--- START ---
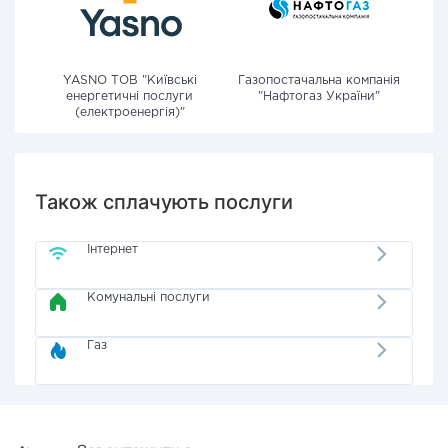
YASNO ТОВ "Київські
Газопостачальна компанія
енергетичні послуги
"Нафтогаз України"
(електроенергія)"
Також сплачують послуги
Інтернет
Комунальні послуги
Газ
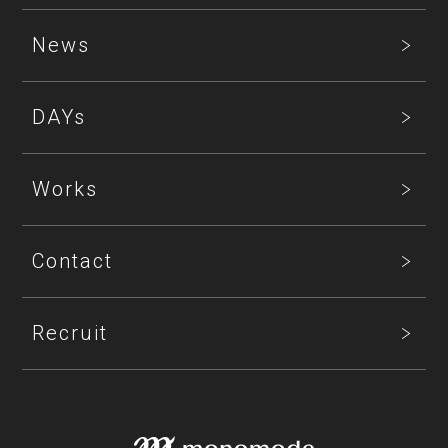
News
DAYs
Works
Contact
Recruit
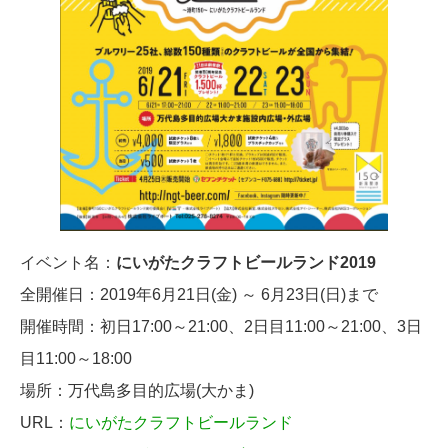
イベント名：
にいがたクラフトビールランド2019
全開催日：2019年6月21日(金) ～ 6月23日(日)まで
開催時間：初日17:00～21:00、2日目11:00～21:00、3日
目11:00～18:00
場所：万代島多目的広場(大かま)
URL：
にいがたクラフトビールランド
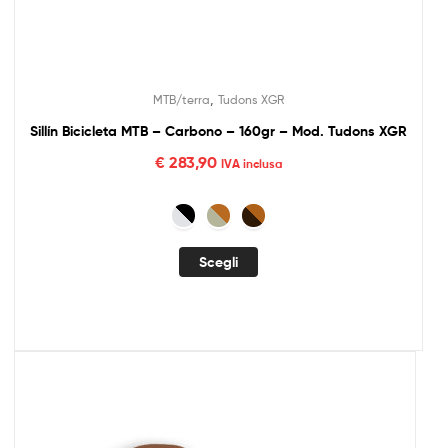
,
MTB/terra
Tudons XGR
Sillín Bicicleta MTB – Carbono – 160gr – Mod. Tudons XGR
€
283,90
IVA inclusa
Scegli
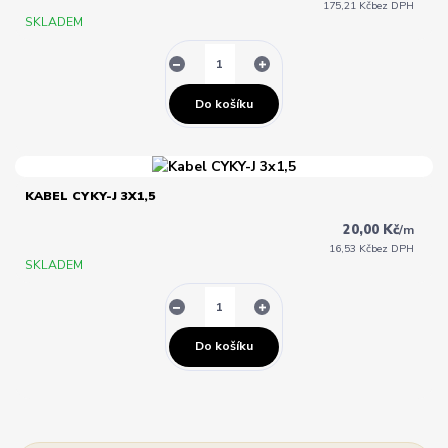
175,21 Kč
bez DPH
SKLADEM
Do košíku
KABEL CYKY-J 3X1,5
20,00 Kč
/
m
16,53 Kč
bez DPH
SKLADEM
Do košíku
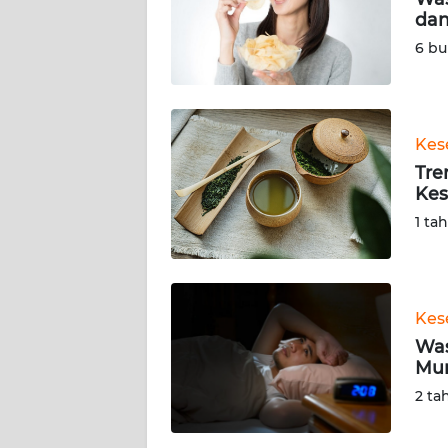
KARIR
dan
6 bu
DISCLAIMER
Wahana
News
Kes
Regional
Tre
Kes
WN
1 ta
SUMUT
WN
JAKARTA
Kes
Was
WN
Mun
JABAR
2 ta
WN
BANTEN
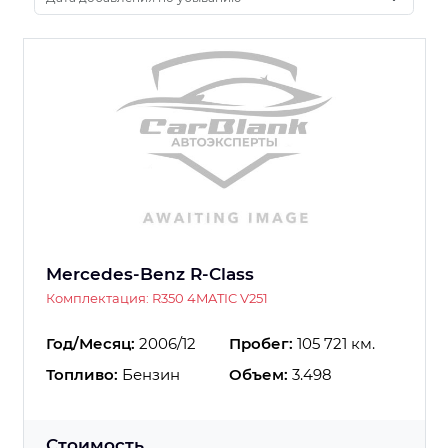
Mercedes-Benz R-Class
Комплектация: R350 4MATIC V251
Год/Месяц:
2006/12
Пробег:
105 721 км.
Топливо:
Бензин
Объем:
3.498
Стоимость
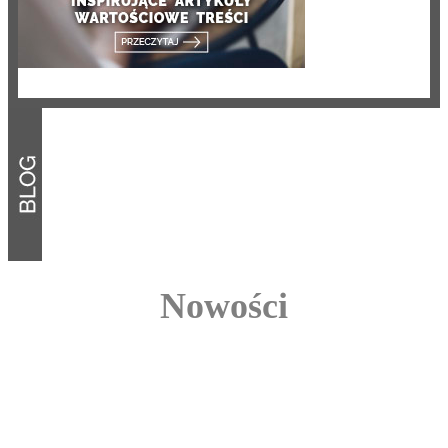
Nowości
--- END ---
§ **Prompt**
Copy out, from the records above, every line that holds the string "послуги".

§ **Result of the exercise**
енергетичні послуги
Також сплачують послуги
Комунальні послуги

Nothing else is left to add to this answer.